⟨

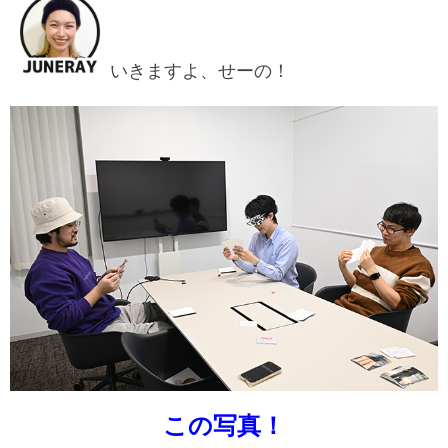
いきますよ、せーの！
この写真！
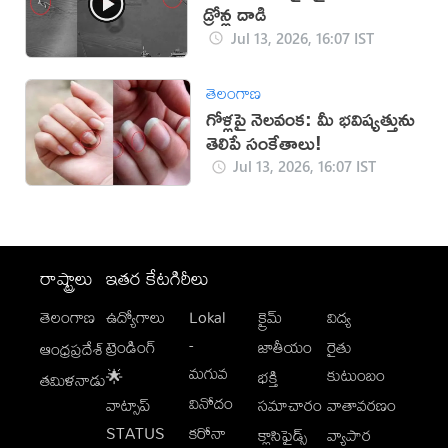
డ్రోన్ల దాడి
Jul 13, 2026, 16:07 IST
తెలంగాణ
గోళ్లపై నెలవంక: మీ భవిష్యత్తును
తెలిపే సంకేతాలు!
Jul 13, 2026, 16:07 IST
రాష్ట్రాలు
ఇతర కేటగిరీలు
తెలంగాణ
ఉద్యోగాలు
Lokal
క్రైమ్
విద్య
-
ట్రెండింగ్
జాతీయం
రైతు
ఆంధ్రప్రదేశ్
మగువ
కుటుంబం
🌟
భక్తి
తమిళనాడు
వినోదం
వాట్సాప్
సమాచారం
వాతావరణం
STATUS
కరోనా
క్లాసిఫైడ్స్
వ్యాపార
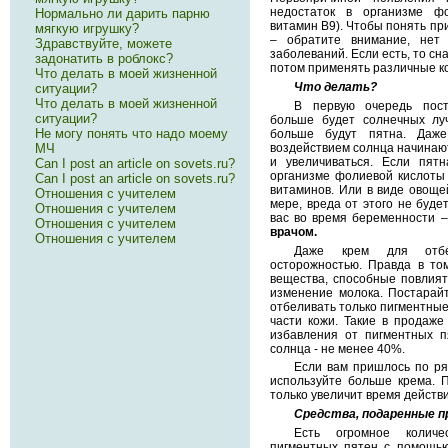
недостаток в организме фо
Нормально ли дарить парню
витамин В9). Чтобы понять пр
мягкую игрушку?
– обратите внимание, нет
Здравствуйте, можете
заболеваний. Если есть, то сн
задонатить в роблокс?
потом применять различные к
Что делать в моей жизненной
Что делать?
ситуации?
Что делать в моей жизненной
В первую очередь пост
ситуации?
больше будет солнечных лу
Не могу понять что надо моему
больше будут пятна. Даж
МЧ
воздействием солнца начинаю
и увеличиваться. Если пятн
Can I post an article on sovets.ru?
организме фолиевой кислоты 
Can I post an article on sovets.ru?
витаминов. Или в виде овоще
Отношения с учителем
мере, вреда от этого не буде
Отношения с учителем
вас во время беременности 
Отношения с учителем
врачом.
Отношения с учителем
Даже крем для отбе
осторожностью. Правда в то
вещества, способные повлиять
изменение молока. Постарайт
отбеливать только пигментные
части кожи. Такие в продаже
избавления от пигментных 
солнца - не менее 40%.
Если вам пришлось по ря
используйте больше крема. 
только увеличит время действи
Средства, подаренные п
Есть огромное количе
пигментных пятен с помощь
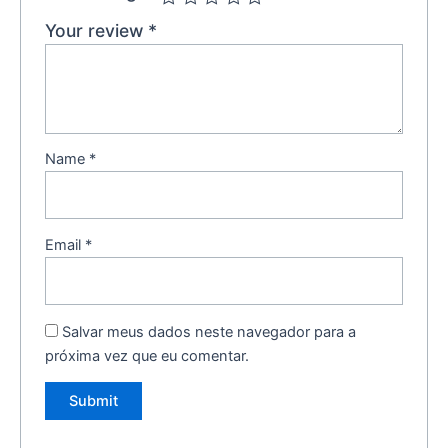
Your review
*
Name
*
Email
*
Salvar meus dados neste navegador para a
próxima vez que eu comentar.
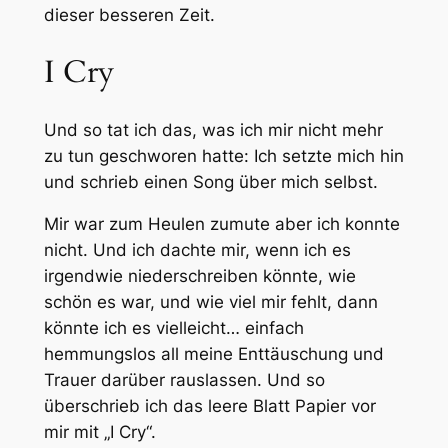
dieser besseren Zeit.
I Cry
Und so tat ich das, was ich mir nicht mehr
zu tun geschworen hatte: Ich setzte mich hin
und schrieb einen Song über mich selbst.
Mir war zum Heulen zumute aber ich konnte
nicht. Und ich dachte mir, wenn ich es
irgendwie niederschreiben könnte, wie
schön es war, und wie viel mir fehlt, dann
könnte ich es vielleicht… einfach
hemmungslos all meine Enttäuschung und
Trauer darüber rauslassen. Und so
überschrieb ich das leere Blatt Papier vor
mir mit „I Cry“.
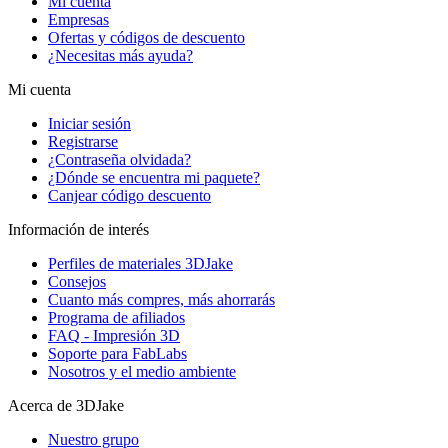
Mi cuenta
Empresas
Ofertas y códigos de descuento
¿Necesitas más ayuda?
Mi cuenta
Iniciar sesión
Registrarse
¿Contraseña olvidada?
¿Dónde se encuentra mi paquete?
Canjear código descuento
Información de interés
Perfiles de materiales 3DJake
Consejos
Cuanto más compres, más ahorrarás
Programa de afiliados
FAQ - Impresión 3D
Soporte para FabLabs
Nosotros y el medio ambiente
Acerca de 3DJake
Nuestro grupo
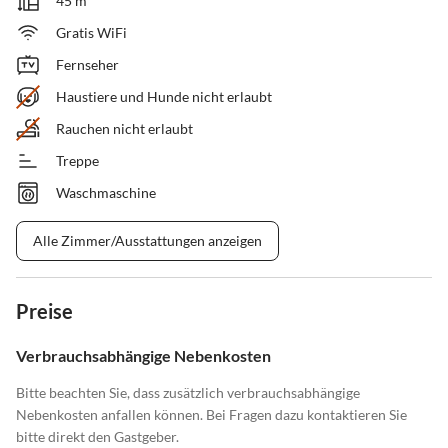
45 m²
Gratis WiFi
Fernseher
Haustiere und Hunde nicht erlaubt
Rauchen nicht erlaubt
Treppe
Waschmaschine
Alle Zimmer/Ausstattungen anzeigen
Preise
Verbrauchsabhängige Nebenkosten
Bitte beachten Sie, dass zusätzlich verbrauchsabhängige
Nebenkosten anfallen können. Bei Fragen dazu kontaktieren Sie
bitte direkt den Gastgeber.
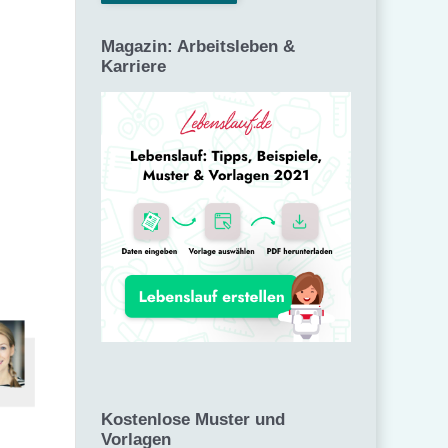
Magazin: Arbeitsleben &
Karriere
Kostenlose Muster und
Vorlagen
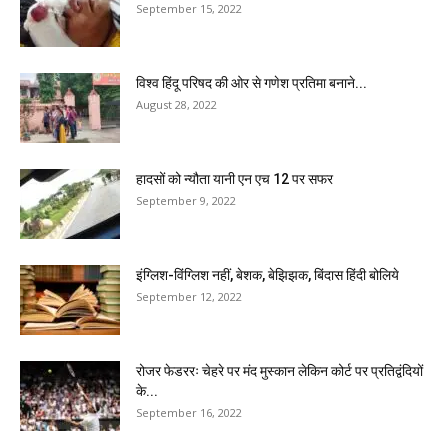
September 15, 2022
विश्व हिंदू परिषद की ओर से गणेश प्रतिमा बनाने...
August 28, 2022
हादसों को न्यौता यानी एन एच 12 पर सफर
September 9, 2022
इंग्लिश-विंग्लिश नहीं, बेशक, बेझिझक, बिंदास हिंदी बोलिये
September 12, 2022
रोजर फेडररः चेहरे पर मंद मुस्कान लेकिन कोर्ट पर प्रतिद्वंदियों
के...
September 16, 2022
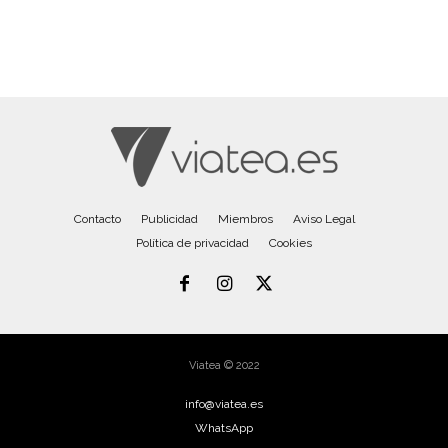
Contacto
Publicidad
Miembros
Aviso Legal
Política de privacidad
Cookies
Viatea © 2022
info@viatea.es
WhatsApp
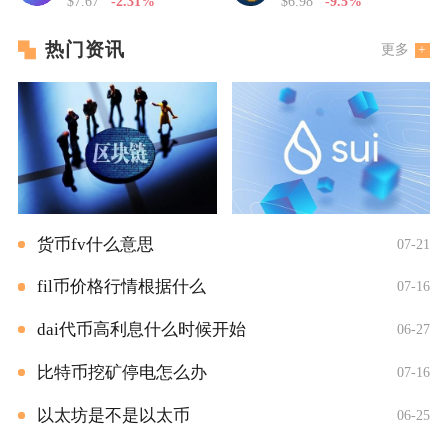
$7.67
-2.31%
$6.98
-9.5%
热门资讯
更多
货币fv什么意思
07-21
fil币价格行情根据什么
07-16
dai代币高利息什么时候开始
06-27
比特币挖矿停电怎么办
07-16
以太坊是不是以太币
06-25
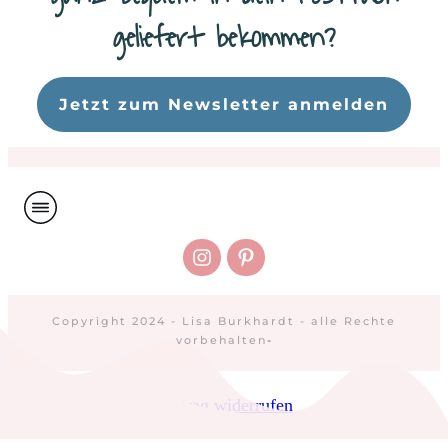
geliefert bekommen?
Da
Jetzt zum Newsletter anmelden
Copyright 2024 - Lisa Burkhardt - alle Rechte
vorbehalten
-
Vertrag widerrufen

⟩

**About this task**
Nothing but the lines from the one with "изменение молока. Постарайт" to the one with "September 9, 2022" above, both included, should be transcribed, exactly and without pictures.

**Output for this exercise**
изменение молока. Постарайт
отбеливать только пигментные
части кожи. Такие в продаже
избавления от пигментных 
солнца - не менее 40%.
Если вам пришлось по ря
используйте больше крема. 
только увеличит время действи
Средства, подаренные п
Есть огромное количе
пигментных пятен с помощь
Your review
*
Name
*
Email
*
Salvar meus dados neste navegador para a
próxima vez que eu comentar.
dieser besseren Zeit.
I Cry
Und so tat ich das, was ich mir nicht mehr
zu tun geschworen hatte: Ich setzte mich hin
und schrieb einen Song über mich selbst.
Mir war zum Heulen zumute aber ich konnte
nicht. Und ich dachte mir, wenn ich es
irgendwie niederschreiben könnte, wie
schön es war, und wie viel mir fehlt, dann
könnte ich es vielleicht… einfach
hemmungslos all meine Enttäuschung und
Trauer darüber rauslassen. Und so
überschrieb ich das leere Blatt Papier vor
mir mit „I Cry“.
Mi cuenta
Empresas
Ofertas y códigos de descuento
¿Necesitas más ayuda?
Mi cuenta
Iniciar sesión
Registrarse
¿Contraseña olvidada?
¿Dónde se encuentra mi paquete?
Canjear código descuento
Información de interés
Perfiles de materiales 3DJake
Consejos
Cuanto más compres, más ahorrarás
Programa de afiliados
FAQ - Impresión 3D
Soporte para FabLabs
Nosotros y el medio ambiente
Acerca de 3DJake
Nuestro grupo
45 m²
Gratis WiFi
Fernseher
Haustiere und Hunde nicht erlaubt
Rauchen nicht erlaubt
Treppe
Waschmaschine
Alle Zimmer/Ausstattungen anzeigen
Preise
Verbrauchsabhängige Nebenkosten
Bitte beachten Sie, dass zusätzlich verbrauchsabhängige
Nebenkosten anfallen können. Bei Fragen dazu kontaktieren Sie
bitte direkt den Gastgeber.
Magazin: Arbeitsleben &
Karriere
Kostenlose Muster und
Vorlagen
September 15, 2022
विश्व हिंदू परिषद की ओर से गणेश प्रतिमा बनाने...
August 28, 2022
हादसों को न्यौता यानी एन एच 12 पर सफर
September 9, 2022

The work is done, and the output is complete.